Penyidik mencecar keduanya terkait mekanisme pencairan, verifikasi data, hingga payung hukum yang digunakan untuk meloloskan alokasi anggaran tunjangan yang diduga kuat fiktif atau digelembungkan (mark-up).
Langkah agresif penyidik ini merupakan kelanjutan dari manuver cepat tim Pidsus Kejati Jabar yang sebelumnya telah menggeledah Gedung DPRD Indramayu.
Dalam penggeledahan tersebut, penyidik menyita sejumlah dokumen keuangan krusial dan barang bukti elektronik demi mengamankan dokumen pendukung perkara.
Baca Juga:Sinyal Darurat Pernikahan Anak di Indramayu, Wabup Syaefudin 'Sidak' Sekolah, Tekankan Pendidikan Harga MatiWabup Syaefudin Turun Gunung ke Jengkok, Pastikan 200 Paket Sembako Murah Bantu Dapur Warga Kertasemaya
Kendati demikian, pihak Kejati Jabar masih mengunci rapat substansi materi pemeriksaan serta detail barang bukti yang diamankan.
”Terkait materi pemeriksaan ataupun hasil dari penggeledahan kemarin, saya belum bisa sampaikan secara rinci karena proses pemeriksaannya masih sedang berlangsung,” tambah Cahya.
Menanti Modus Operandi dan Kepastian Penahanan
Publik Indramayu kini mendesak Kejati Jabar untuk bergerak transparan dalam membongkar konstruksi perkara.
Kasus ini dinilai mencederai kepercayaan masyarakat secara mendalam, mengingat Syaefudin meloloskan kebijakan tersebut saat bertindak sebagai Ketua DPRD, dan kini ia merupakan Wakil Bupati aktif—sebuah ironi besar dalam tata kelola pemerintahan daerah.

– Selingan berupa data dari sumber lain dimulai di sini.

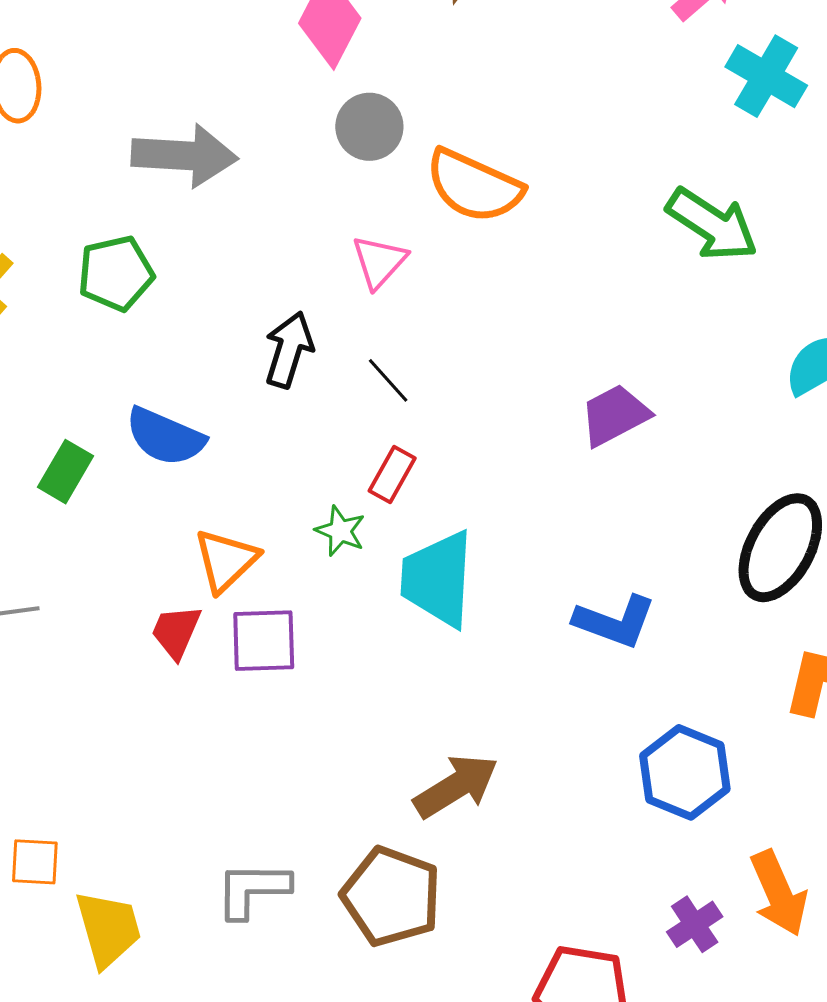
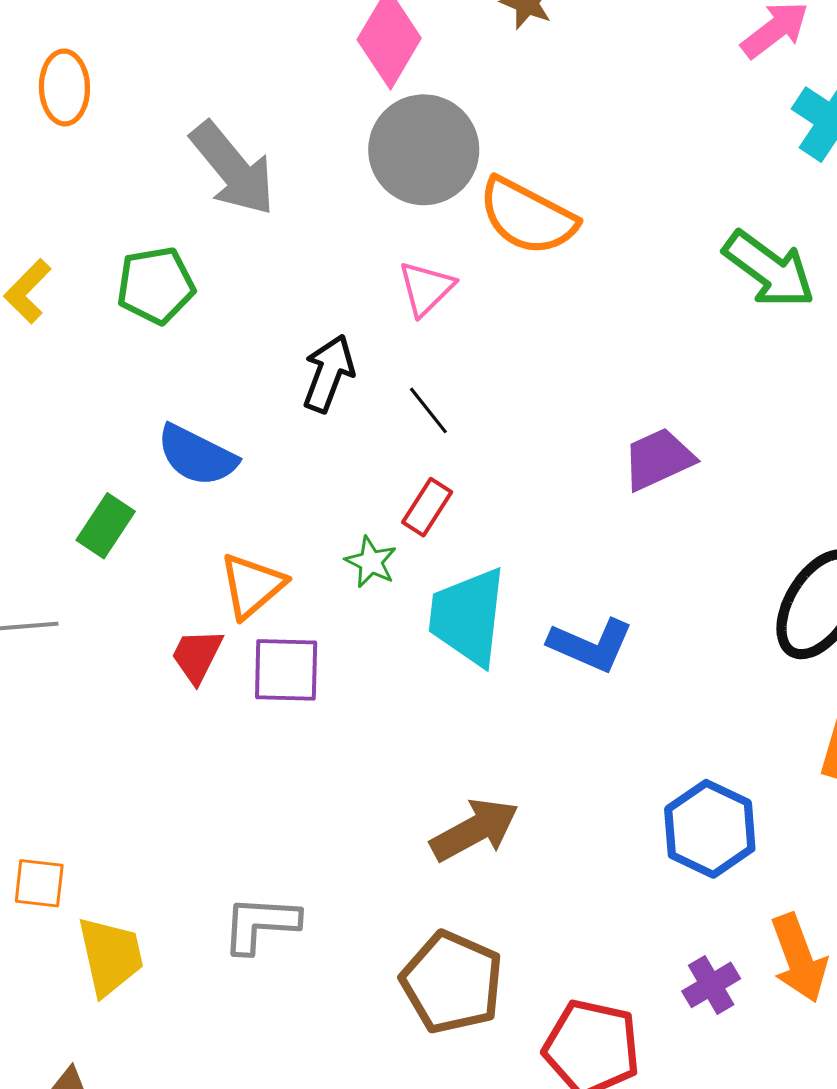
gray circle: (369, 127) -> (424, 150), size x1.6
gray arrow: (185, 156) -> (233, 169), turned 44
green rectangle: (66, 472) -> (106, 526), moved
blue L-shape: (615, 622) -> (591, 645), moved
brown pentagon: (391, 896) -> (452, 982), moved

Hingga saat ini, Kejati Jabar belum melakukan upaya paksa berupa penahanan terhadap ketiga tersangka. Pihak kejaksaan berdalih masih menghormati proses hukum dan menunggu pemeriksaan Syaefudin rampung agar konfrontasi data antar-tersangka bisa berjalan objektif.

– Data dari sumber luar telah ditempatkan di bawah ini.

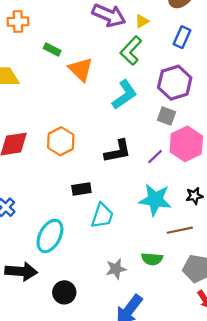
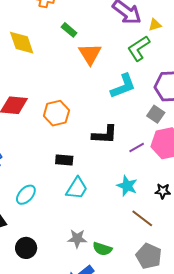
cyan star: (155, 200) -> (127, 186), size x0.7
brown line: (180, 230) -> (142, 218), turned 35
cyan ellipse: (50, 236) -> (26, 195), size x0.7
green semicircle: (152, 259) -> (102, 249), moved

“Terkait modus ataupun kronologis kasus posisi, nanti akan kami sampaikan perkembangannya karena satu tersangka belum dilakukan pemeriksaan,” tegas Cahya menepis spekulasi publik.
Skandal Rp18 miliar ini diprediksi akan menggelinding bak bola salju di konstelasi politik lokal. Jika tim penyidik berhasil membuktikan adanya manipulasi regulasi lokal demi memperkaya diri sendiri dan kelompok, tidak menutup kemungkinan daftar tersangka baru dari jajaran anggota legislatif Kota Mangga akan terus bertambah.(*)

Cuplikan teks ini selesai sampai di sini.